[Collection entries]
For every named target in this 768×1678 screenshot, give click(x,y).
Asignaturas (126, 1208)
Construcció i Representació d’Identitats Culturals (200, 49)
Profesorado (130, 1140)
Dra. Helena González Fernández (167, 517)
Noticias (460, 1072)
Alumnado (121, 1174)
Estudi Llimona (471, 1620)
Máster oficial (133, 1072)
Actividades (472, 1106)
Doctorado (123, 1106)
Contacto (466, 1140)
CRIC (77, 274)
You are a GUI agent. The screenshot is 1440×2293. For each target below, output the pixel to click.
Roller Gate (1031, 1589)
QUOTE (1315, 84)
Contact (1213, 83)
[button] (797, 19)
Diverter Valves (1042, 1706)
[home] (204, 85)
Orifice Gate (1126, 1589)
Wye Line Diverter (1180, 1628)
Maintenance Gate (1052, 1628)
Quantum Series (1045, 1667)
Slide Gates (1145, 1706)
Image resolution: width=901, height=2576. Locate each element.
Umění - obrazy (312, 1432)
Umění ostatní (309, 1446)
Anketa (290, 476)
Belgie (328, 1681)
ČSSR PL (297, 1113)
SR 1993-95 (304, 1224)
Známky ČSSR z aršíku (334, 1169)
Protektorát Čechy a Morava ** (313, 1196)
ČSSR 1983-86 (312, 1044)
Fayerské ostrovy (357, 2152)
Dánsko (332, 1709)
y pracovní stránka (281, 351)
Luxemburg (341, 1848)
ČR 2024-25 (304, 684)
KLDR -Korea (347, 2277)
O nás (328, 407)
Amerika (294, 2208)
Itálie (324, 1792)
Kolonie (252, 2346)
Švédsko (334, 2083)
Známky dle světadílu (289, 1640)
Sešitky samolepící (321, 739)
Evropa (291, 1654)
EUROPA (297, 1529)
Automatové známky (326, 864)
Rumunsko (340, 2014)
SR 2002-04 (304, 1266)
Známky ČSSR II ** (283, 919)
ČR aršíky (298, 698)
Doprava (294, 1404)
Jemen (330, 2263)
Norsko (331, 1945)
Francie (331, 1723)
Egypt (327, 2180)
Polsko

* WORK TO BE COMPLETED:
A word-for-word copy of the data is what should be returned.

* TASK RESPONSE:
For every named target in this 768×1678 screenshot, give click(x,y).
Asignaturas (126, 1208)
Construcció i Representació d’Identitats Culturals (200, 49)
Profesorado (130, 1140)
Dra. Helena González Fernández (167, 517)
Noticias (460, 1072)
Alumnado (121, 1174)
Estudi Llimona (471, 1620)
Máster oficial (133, 1072)
Actividades (472, 1106)
Doctorado (123, 1106)
Contacto (466, 1140)
CRIC (77, 274)
You are a GUI agent. The screenshot is 1440×2293. For each target below, output the pixel to click.
Roller Gate (1031, 1589)
QUOTE (1315, 84)
Contact (1213, 83)
[button] (797, 19)
Diverter Valves (1042, 1706)
[home] (204, 85)
Orifice Gate (1126, 1589)
Wye Line Diverter (1180, 1628)
Maintenance Gate (1052, 1628)
Quantum Series (1045, 1667)
Slide Gates (1145, 1706)
Image resolution: width=901, height=2576. Locate each element.
Umění - obrazy (312, 1432)
Umění ostatní (309, 1446)
Anketa (290, 476)
Belgie (328, 1681)
ČSSR PL (297, 1113)
SR 1993-95 (304, 1224)
Známky ČSSR z aršíku (334, 1169)
Protektorát Čechy a Morava ** (313, 1196)
ČSSR 1983-86 (312, 1044)
Fayerské ostrovy (357, 2152)
Dánsko (332, 1709)
y pracovní stránka (281, 351)
Luxemburg (341, 1848)
ČR 2024-25 (304, 684)
KLDR -Korea (347, 2277)
O nás (328, 407)
Amerika (294, 2208)
Itálie (324, 1792)
Kolonie (252, 2346)
Švédsko (334, 2083)
Známky dle světadílu (289, 1640)
Sešitky samolepící (321, 739)
Evropa (291, 1654)
EUROPA (297, 1529)
Automatové známky (326, 864)
Rumunsko (340, 2014)
SR 2002-04 (304, 1266)
Známky ČSSR II ** (283, 919)
ČR aršíky (298, 698)
Doprava (294, 1404)
Jemen (330, 2263)
Norsko (331, 1945)
Francie (331, 1723)
Egypt (327, 2180)
Polsko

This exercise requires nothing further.